“Look at those cute little rolls of fat and chubby cheeks.” “It’s just baby-fat, he’ll grow out of it.” Common comments when people see a chubby baby. But, what was once thought of as a well-fed and healthy infant might prove to be just the opposite.
Researchers say they’ve found a way to determine if a rapid growing baby will become obese later in life. A new study says that if your baby has passed two key milestones, on a doctor’s growth chart by the age of two, then he or she has double the risk of being obese by the age of 5. Rapid growers were also more likely to be obese at age 10, and infants whose chart numbers climbed that much during their first 6 months faced the greatest risks. Children who grew more slowly were less likely to be obese by the same age.
That kind of rapid growth should be a red flag to doctors, and a sign to parents that babies might be overfed or spending too much time in strollers and not enough crawling around, said pediatrician Dr. Elsie Taveras, the study’s lead author and an obesity researcher at Harvard Medical School.
Contrary to the idea that chubby babies are the picture of health, the study bolsters evidence that “bigger is not better” in infants, she said.
In an online article on healthland.time.com Dr. Michelle Lampl, director of Emory University’s Center for the Study of Human Health, expressed concerns. “It’s a bad idea that could backfire in the long run,” said Lampl. ”It reads like a very handy rule and sounds like it would be very useful _ and that’s my concern,” Lampl said. The guide would be easy to use to justify feeding infants less and to unfairly label them as fat. It could also prompt feeding patterns that could lead to obesity later, she said.
Lampl noted that many infants studied crossed at least two key points on growth charts; yet only 12 percent were obese at age 5 and slightly more at age 10. Nationally, about 10 percent of preschool-aged children are obese, versus about 19 percent of those aged 6 to 11.

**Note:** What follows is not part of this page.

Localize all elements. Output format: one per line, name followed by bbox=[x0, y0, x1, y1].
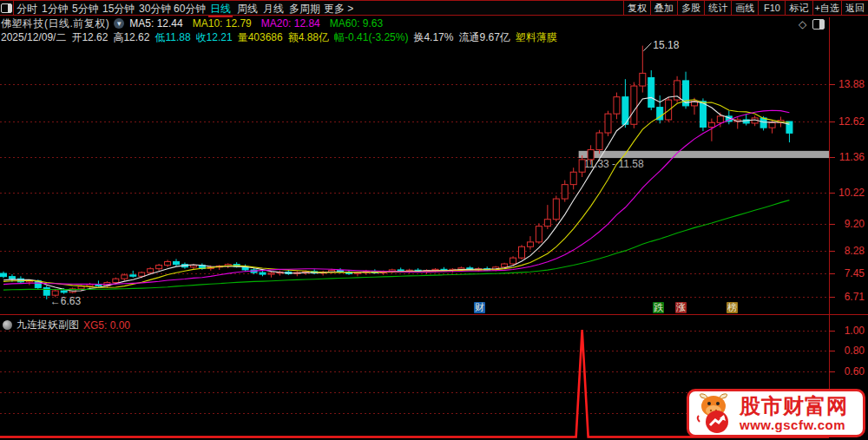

Taveras said the rapid growth shown in the study should be used to raise awareness and not to put babies on a diet.
The study involved 45,000 infants and children younger than age 11 who had routine growth measurements during doctor checkups in the Boston area from 1980 through 2008.
Growth charts help pediatricians plot weight, length in babies and height in older kids in relation to other children their same age and sex. Pediatricians sometimes combine an infant’s measures to calculate weight-for-length _ the equivalent of body-mass index, or BMI, a height-to-weight ratio used in older children and adults.

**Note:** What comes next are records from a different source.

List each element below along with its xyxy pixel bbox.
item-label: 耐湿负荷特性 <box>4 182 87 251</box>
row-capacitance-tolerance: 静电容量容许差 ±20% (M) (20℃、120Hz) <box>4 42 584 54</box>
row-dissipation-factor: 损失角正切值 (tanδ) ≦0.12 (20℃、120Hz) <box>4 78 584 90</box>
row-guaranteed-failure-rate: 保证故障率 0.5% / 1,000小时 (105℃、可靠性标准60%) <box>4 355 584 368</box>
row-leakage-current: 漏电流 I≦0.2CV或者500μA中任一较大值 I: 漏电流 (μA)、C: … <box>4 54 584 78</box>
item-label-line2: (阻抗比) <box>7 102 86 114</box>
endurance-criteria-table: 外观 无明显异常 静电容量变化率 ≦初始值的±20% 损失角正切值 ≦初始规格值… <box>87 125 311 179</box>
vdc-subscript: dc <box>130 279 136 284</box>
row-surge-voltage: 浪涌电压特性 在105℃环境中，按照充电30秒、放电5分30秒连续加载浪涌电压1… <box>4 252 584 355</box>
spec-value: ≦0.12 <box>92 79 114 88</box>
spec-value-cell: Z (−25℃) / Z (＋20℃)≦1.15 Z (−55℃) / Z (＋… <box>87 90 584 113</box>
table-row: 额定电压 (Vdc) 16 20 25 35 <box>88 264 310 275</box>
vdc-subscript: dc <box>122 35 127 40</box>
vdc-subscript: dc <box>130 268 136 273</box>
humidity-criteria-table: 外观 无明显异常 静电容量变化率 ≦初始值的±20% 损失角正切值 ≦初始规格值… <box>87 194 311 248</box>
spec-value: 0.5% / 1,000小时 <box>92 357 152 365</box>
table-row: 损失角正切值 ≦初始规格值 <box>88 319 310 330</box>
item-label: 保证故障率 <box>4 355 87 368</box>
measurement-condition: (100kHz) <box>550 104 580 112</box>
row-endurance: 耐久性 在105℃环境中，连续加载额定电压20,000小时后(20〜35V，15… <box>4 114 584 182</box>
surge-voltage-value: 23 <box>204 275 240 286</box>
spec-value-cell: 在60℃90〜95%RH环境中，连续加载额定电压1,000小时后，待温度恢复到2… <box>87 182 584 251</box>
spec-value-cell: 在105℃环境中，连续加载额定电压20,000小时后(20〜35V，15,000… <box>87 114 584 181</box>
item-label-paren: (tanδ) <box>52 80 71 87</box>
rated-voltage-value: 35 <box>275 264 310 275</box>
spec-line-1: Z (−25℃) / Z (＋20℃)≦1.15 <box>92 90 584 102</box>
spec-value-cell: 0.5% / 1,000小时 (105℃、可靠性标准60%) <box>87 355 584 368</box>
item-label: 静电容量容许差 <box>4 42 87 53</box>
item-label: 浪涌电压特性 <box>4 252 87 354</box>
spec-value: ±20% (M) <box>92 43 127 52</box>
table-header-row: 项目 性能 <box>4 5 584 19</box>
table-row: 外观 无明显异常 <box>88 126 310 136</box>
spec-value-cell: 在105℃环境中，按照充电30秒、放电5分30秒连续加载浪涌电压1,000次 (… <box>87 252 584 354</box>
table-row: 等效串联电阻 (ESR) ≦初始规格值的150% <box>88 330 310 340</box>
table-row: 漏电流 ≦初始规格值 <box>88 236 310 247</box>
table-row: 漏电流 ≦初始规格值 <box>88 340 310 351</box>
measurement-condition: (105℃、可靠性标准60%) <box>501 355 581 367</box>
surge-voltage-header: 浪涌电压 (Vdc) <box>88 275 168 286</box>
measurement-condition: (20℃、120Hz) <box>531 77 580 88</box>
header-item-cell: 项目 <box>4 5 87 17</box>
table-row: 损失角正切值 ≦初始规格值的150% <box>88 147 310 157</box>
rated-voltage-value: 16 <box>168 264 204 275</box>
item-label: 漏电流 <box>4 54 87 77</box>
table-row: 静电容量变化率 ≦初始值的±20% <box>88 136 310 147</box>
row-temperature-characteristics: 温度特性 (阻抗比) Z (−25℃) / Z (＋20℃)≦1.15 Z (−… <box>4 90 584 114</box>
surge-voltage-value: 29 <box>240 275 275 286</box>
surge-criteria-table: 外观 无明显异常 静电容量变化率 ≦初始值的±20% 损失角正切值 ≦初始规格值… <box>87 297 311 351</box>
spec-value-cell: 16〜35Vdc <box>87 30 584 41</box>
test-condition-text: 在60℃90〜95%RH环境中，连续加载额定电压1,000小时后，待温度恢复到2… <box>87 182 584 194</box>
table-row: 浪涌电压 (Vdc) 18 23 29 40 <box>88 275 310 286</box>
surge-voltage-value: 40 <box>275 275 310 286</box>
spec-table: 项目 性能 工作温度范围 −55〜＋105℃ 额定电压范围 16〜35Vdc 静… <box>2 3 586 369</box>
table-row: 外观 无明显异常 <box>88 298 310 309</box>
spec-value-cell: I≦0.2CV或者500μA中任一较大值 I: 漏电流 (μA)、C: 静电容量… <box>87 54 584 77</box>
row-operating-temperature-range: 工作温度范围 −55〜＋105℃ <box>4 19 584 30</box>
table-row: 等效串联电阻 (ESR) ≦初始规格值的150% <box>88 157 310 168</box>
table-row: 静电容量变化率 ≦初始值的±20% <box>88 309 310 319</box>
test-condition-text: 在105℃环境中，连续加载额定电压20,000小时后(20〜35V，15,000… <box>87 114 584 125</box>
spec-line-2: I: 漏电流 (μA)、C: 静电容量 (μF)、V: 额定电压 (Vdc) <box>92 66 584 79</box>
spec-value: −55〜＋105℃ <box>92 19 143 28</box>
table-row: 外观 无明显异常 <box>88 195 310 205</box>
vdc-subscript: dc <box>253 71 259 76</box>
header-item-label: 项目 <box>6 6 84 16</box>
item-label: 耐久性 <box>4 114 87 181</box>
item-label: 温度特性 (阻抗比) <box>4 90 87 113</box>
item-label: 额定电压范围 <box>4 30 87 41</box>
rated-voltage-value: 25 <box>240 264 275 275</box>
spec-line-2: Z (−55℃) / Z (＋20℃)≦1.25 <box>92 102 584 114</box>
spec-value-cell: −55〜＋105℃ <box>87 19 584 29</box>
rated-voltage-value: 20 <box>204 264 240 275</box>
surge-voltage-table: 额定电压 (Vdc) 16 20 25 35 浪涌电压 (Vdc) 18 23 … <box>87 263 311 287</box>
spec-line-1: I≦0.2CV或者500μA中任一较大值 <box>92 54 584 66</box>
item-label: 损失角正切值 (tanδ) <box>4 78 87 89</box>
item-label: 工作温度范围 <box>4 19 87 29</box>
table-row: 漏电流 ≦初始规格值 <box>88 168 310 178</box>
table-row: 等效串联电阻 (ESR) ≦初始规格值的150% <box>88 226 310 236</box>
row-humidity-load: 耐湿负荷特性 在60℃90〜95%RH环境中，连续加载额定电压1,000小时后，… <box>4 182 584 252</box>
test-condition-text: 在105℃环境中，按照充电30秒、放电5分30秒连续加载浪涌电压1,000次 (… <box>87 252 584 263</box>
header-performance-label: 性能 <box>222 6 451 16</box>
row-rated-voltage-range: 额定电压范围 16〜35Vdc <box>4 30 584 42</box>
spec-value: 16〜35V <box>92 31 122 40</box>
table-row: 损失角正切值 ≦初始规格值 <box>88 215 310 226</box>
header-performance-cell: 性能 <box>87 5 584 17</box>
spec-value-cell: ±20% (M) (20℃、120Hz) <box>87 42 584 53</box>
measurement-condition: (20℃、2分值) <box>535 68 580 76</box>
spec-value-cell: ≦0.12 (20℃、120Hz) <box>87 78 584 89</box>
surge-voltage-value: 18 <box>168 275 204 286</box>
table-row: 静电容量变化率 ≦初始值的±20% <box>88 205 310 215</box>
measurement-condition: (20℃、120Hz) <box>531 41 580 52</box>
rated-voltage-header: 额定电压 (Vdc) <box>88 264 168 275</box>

The charts are organized into percentiles. For example, infants at the 75th percentile for weight are heavier than 75 percent of their peers.

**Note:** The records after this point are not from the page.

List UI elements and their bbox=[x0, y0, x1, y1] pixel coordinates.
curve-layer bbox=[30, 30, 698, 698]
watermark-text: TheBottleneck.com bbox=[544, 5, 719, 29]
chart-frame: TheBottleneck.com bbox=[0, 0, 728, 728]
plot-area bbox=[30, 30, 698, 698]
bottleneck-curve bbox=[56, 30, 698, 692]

An infant whose weight-for-length jumped from the 19th percentile at 1 month to the 77th at 6 months crossed three major percentiles _ the 25th, 50th and 75th _ and would be at risk for obesity later in childhood, the authors said.
Larger infants were most at risk for obesity later on, but even smaller babies whose growth crossed at least two percentiles were at greater risk than those who grew more slowly.
About 40 percent of infants crossed at least two percentiles by age 6 months. An analysis of more than one-third of the study children found that 64 percent grew that rapidly by age 2.
Dr. Joanna Lewis, a pediatrician at Advocate Lutheran General Hospital in Park Ridge, Ill., said she supports the idea that infancy is not too young to start thinking about obesity.
Still, she emphasized that rapid growth in infancy doesn’t mean babies are doomed to become obese. “It’s not a life sentence,” and there are steps parents can take to keep their babies at a healthy weight without restrictive diets, she said.
Lewis said many of her patients are large babies whose parents feed them juice or solid food despite guidelines recommending nothing but breast milk or formula in the first six months.
“The study reinforces what we try to tell parents already: Delay starting solids and don’t put juice in a bottle,” Lewis said.